Repo for Course Project for Getting and Cleaning Data Coursera Course

Primary LanguageR

Getting and Cleaning Data Course Project: Guide to Ian's run_analysis.R

This script runs assuming that you have set the "UCI HAR Dataset" folder as your working directory. This folder can be extracted from the .zip archive that is provided on the Course Project page of the Coursera course, Getting and Cleaning Data, along with the data source and other acknowledgements.

Please have the script open and follow along.

The script begins by loading in all the necessary data from the folder. The data in the "Inertial Signals" subfolders will not be used, so they are not involved in the script.

An example command:

X.table <- read.table('./train/X_train.txt')

Note that the "features" variable is initially imported as a data frame with 2 columns. We are only interested in the second column, which will provide the names of the measurements. We reformat this variable as such:

features.name <- features[,2]
features.name <- as.character[features.name]

We then merge the test and training sets. Keep in mind that we append the training set to the test set, so all of the test set is before the training set.

mergedData <- rbind(X.test, X.train)

Note that there is no need to use the merge() command. The rbind() command works well because the columns of the datasets are identical.

Our next step is to extract information pertaining only to the means and standard deviations of the measurement. A review of the variables found in features.name shows that "mean()" appears in all the means and "std()" appears in all the standard deviations. We can use the grep() command to extract the indices of each mean and standard deviation:

meanCol <- grep("mean()", features.name, fixed=T)

Similar code is used for the standard deviations. We can now create a parsed dataset which will contain only these values of interest. We have the indices of the variables of interest, and they correspond to the columns in the dataset created by the script previously, mergedData.

howmanyRows <- nrow(X.test)+nrow(X.train)
parsedData <- data.frame(row.names = 1:howmanyRows)
for(eachCol in meanstdCol) {
  parsedData <- cbind(parsedData, mergedData[, eachCol])
}

This creates a new dataset that only contains the columns from the previous dataset that were measurements of the mean or standard deviation.

Now, we assign activity labels to the measurements. THis is where the Y.train and Y.test variables come in, which we extracted from files given to us. We can use rbind to merge them:

mergedY <- rbind(Y.test, Y.train)

Remember that we must use rbind() in this order. The test group must precede the training group so it aligns properly with the measurement data.

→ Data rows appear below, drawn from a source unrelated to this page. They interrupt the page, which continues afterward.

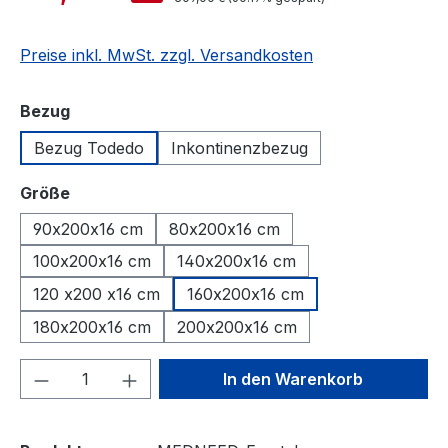
Preise inkl. MwSt. zzgl. Versandkosten
auswählen
Bezug
Bezug Todedo
Inkontinenzbezug
auswählen
Größe
90x200x16 cm
80x200x16 cm
100x200x16 cm
140x200x16 cm
120 x200 x16 cm
160x200x16 cm
180x200x16 cm
200x200x16 cm
Produkt Anzahl: Gib den gewünschten We
In den Warenkorb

We can then bind this new vector with our dataset using cbind(). We can also create a vector with the activity names and then replace all the activity numbers with their corresponding string:

activityList <- c("WALKING", "WALKING UPSTAIRS", "WALKING DOWNSTAIRS", 
  "SITTING", "STANDING", "LAYING")
index <- 1
for(eachActivity in parsedData[, 1]) {
	parsedData[, 1][index] <- activityList[eachActivity]
	index <- index+1
}

Using the subject variables we extracted previously, we now assign the subjects to their corresponding rows. This procedure is identical to the one used to assign activity labels. Remember to rbind() using the test set as the first parameter and the training set as the second.

Now, we must take the average measurement of each of the measurements in our parsed dataset for each activity for each subject. That is, we want data that looks like:

[SUBJECT NAME] [SUBJECT ACTIVITY] [AVERAGE MEASUREMENT 1] ... [AVERAGE MEASUREMENT N]

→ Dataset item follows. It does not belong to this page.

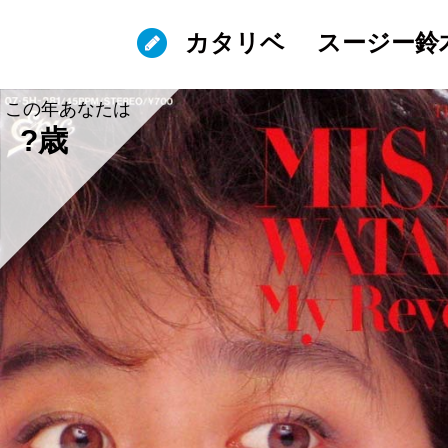
カタリベ
スージー鈴
この年あなたは
?歳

The script essentially creates a data frame for each activity, and then merges all the data frames together.

This piece of code uses logicals to extract only rows that match both the subject number and activity for each subject and each activity. It computes the mean for each subject-activity combination separately and stores it in the data frame:

for(eachSubject in subjectIndex) {
  for(eachMe in measureIndex) {
		vMeans1[eachSubject, eachMe] <- mean(parsedData[parsedData[, 1] == 
			eachSubject & walking, eachMe+2])
	}
}

After assigning new column names and resorting, it writes out the file to a tab delimited text file.